OK... here is a a question/problem and I would greatly appreciate any help! Site is in sig - homesalewizard. Robots.txt is set as: User-agent: Googlebot Disallow: /buy/ Disallow: /sell/ Those are directories mostly for user's accounts. Googlebot continues to crawl through them... So the question is - if */buy/* disallowed would it automatically exclude something like */buy/savelisting.php?homeid=191* ? I feel like we are in the middle of mess with indexing. G's used to show internal pages in SERP and seems like it's not any longer. Thanks for help!

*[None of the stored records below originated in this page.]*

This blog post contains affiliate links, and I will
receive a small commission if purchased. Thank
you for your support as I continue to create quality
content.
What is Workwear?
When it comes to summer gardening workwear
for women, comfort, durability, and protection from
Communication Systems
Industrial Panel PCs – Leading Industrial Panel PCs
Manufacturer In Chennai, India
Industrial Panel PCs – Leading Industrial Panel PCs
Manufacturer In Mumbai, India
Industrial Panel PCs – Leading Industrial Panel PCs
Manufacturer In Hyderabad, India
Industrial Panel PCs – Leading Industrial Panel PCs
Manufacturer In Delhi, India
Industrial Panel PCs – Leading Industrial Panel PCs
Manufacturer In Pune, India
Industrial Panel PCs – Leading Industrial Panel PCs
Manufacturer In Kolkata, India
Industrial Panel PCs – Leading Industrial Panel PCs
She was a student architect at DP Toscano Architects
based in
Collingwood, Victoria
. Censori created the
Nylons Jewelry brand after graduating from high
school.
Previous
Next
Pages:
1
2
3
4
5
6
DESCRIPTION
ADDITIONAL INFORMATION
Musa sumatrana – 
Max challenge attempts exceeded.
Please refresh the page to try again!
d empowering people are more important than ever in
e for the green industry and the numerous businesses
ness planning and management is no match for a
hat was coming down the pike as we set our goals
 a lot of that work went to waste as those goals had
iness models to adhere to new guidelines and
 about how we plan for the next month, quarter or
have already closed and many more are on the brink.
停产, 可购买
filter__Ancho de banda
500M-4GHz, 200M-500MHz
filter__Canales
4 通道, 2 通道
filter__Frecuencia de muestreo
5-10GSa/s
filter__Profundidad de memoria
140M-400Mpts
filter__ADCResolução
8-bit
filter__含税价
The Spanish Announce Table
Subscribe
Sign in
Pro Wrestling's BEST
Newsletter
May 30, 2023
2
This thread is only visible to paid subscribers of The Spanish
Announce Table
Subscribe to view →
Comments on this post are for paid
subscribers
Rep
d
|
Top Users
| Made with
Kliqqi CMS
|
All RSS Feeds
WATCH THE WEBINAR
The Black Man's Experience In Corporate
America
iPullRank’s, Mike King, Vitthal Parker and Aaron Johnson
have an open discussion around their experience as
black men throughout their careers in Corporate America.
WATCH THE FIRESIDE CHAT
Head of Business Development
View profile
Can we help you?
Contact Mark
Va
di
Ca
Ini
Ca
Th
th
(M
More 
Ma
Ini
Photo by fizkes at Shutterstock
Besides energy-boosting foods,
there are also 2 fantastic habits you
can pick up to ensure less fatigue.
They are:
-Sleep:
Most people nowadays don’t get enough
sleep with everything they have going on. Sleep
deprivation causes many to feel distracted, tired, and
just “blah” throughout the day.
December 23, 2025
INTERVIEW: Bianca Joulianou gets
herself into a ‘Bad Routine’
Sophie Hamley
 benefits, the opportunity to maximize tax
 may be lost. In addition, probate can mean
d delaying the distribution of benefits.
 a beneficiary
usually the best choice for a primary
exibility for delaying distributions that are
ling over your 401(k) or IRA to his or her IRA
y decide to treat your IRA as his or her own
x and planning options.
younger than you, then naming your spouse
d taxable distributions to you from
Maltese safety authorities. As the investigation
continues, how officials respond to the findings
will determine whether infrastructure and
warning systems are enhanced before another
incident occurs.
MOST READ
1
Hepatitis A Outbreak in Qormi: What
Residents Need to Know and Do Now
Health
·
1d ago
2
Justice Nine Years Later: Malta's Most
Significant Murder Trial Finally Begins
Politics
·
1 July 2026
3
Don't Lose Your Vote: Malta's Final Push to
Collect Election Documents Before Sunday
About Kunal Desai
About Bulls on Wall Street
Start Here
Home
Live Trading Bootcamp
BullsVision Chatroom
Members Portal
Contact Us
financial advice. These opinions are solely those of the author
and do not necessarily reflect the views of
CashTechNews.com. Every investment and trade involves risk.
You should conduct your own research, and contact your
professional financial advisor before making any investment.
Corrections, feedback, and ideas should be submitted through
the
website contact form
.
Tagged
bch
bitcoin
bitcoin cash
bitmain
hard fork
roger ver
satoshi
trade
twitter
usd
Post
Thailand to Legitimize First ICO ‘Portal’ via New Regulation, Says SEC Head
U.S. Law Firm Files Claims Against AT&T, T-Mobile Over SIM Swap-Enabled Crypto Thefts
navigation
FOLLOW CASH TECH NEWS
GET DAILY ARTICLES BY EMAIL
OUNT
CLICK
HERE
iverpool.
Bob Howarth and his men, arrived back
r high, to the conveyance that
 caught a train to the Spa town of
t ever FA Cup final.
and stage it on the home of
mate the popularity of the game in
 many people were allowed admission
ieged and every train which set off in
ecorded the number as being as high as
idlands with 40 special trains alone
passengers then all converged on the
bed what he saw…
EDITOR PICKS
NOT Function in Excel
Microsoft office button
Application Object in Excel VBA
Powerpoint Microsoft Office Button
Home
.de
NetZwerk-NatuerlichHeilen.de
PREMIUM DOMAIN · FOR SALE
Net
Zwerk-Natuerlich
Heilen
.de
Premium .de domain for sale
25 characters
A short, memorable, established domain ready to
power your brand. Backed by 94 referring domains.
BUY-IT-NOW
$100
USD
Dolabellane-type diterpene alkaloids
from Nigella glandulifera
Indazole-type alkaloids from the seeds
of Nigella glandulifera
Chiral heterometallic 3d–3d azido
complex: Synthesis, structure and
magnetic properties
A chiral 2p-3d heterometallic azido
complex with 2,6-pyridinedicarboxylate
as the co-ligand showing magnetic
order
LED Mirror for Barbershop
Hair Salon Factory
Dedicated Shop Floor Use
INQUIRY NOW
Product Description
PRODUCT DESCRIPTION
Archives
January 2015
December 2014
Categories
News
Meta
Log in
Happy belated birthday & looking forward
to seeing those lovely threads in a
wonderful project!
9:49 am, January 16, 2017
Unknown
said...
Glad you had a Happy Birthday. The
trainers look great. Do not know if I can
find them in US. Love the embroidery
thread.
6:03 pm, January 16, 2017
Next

Hmmmmm ... very puzzling situation. I'm not sure if I've resolved it or not, but here's some help with your problem-solving. Using the validation tool at SearchEngineWorld, I checked the syntax of your robots.txt file and found no obvious errors. I then doublechecked Google's advice to webmasters on this topic. They have some helpful instructions -- all of which you seem to be following -- in their webmaster FAQs. So ... no obvious problems that I could see. Any thoughts from web gurus more experienced with these issues? Best, - James
Your robots.txt file is all messed up now... I don't know if it looked like this when Jamews tried to validate it but it's full of errors now. For one thing, you have invalid user-agent designations as well as comments in the user-agent lines. Your syntax for many of the the Disallow lines is incorrect. And the file is HUGE! You can eliminate most of the repetition using User-agent: * Code (markup): And the file as it exists now finishes with User-agent: * Disallow: / Code (markup): which is saying "note to ALL spiders -- do not index ANYTHING". Start over with this robots.txt file: User-agent: * Disallow: /buy/ Disallow: /sell/ Disallow: /message/ Disallow: /news/ Disallow: /account/ Code (markup): and dump everything else.
That's absolute nonsense, sitetutor. If you meant it as some sort of satirical comment, you forgot the smiley.
They may do the opposite of what the webmaster intended to instruct but take a look at the robots.txt file in question -- if Googlebot didn't know how to interpret that mess, you can hardly blame it. I'd like to see even a single example of Googlebot ignoring a properly constructed robots.txt file.
the mayority of webmasters does NOT properly instruct ... that is who the rest is paying for! not the smartest move on G's part but that is what they are doing!
Is mine properly constructed? www.vlead.com/robots.txt http://www.google.com/search?q=site...&rls=org.mozilla:en-US:official&start=30&sa=N http://www.google.com/search?q=site...&rls=org.mozilla:en-US:official&start=20&sa=N
Yes it is. How long has that entry been there? The "Disallow: /extranet" I mean. All I see there is a non-cached log-in page in the first search string. What am I supposed to be looking at with the second search string?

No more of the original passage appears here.